Romania Holds EU's Highest Rates as Economy Trumps Inflation
Comment of the Day

May 12 2021

Commentary by Eoin Treacy

Romania Holds EU's Highest Rates as Economy Trumps Inflation

This article from Bloomberg may be of interest to subscribers. Here is a section:

The central bank is switching to a “wait-and-see mode,” Commerzbank analyst Alexandra Bechtel said. “The rate-cut cycle is complete.”

The jump in inflation has brought to an end a run of four reductions in the benchmark during the pandemic.

That easing helped fuel an economic revival: Economic growth outshone the rest of the EU in the last quarter of 2020. The expansion has added to upward price pressures that are mainly being driven by higher global energy costs and the liberalization of the domestic electricity market.
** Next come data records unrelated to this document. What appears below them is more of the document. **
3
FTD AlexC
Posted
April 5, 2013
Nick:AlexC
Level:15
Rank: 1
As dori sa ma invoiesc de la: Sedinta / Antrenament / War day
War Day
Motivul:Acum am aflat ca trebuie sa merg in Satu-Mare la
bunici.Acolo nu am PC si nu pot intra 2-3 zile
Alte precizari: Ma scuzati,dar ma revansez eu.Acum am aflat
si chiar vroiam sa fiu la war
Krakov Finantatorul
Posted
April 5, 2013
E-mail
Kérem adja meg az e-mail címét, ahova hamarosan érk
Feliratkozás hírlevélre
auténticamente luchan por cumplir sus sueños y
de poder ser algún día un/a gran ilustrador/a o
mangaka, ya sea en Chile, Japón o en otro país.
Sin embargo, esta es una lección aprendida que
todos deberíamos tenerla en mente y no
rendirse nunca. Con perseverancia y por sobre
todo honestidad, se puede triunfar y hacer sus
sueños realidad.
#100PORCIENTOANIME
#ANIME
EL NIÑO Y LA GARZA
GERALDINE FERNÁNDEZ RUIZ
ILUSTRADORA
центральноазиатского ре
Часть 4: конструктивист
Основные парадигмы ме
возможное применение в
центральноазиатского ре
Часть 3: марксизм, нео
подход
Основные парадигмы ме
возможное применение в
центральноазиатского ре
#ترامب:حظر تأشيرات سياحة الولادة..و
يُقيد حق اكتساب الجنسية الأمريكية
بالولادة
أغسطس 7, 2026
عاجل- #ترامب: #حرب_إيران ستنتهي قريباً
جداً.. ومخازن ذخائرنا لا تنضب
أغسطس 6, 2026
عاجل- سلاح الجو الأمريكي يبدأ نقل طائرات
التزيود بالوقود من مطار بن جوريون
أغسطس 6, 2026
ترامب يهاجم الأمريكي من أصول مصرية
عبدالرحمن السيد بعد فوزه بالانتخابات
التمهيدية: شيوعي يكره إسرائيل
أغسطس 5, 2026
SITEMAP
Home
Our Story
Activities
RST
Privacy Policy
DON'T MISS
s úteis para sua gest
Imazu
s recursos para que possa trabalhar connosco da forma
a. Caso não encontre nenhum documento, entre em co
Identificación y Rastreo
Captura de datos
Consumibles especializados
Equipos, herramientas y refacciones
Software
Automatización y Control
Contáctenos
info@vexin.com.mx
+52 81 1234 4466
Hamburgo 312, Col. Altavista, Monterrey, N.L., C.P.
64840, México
With borrowing costs stable, central bank Governor Mugur Isarescu has said he may make the national currency’s exchange rate more flexible to keep inflation in check without choking the nascent economic recovery.

Eoin Treacy's view

MSCI’s Eastern Europe ex-Russia index was last updated in 2016. Generally speaking, when esoteric benchmarks are abandoned, it is because investment demand has evaporated. The ETF issuance business is driven by fashion and momentum. The incremental cost of creating new funds is low and success is measured by the number of assets they attract. When a sector falls out of favour ways to invest in it disappear.

That’s about the best indicator of how well-owned a sector is and suggests Eastern Europe has fallen off the investment map. It also suggests there is considerably less risk of contagion than in more popular markets. Any consolidation will likely be limited to a reversion towards the mean and not least because Europe and the UK fall squarely into the value side of the market.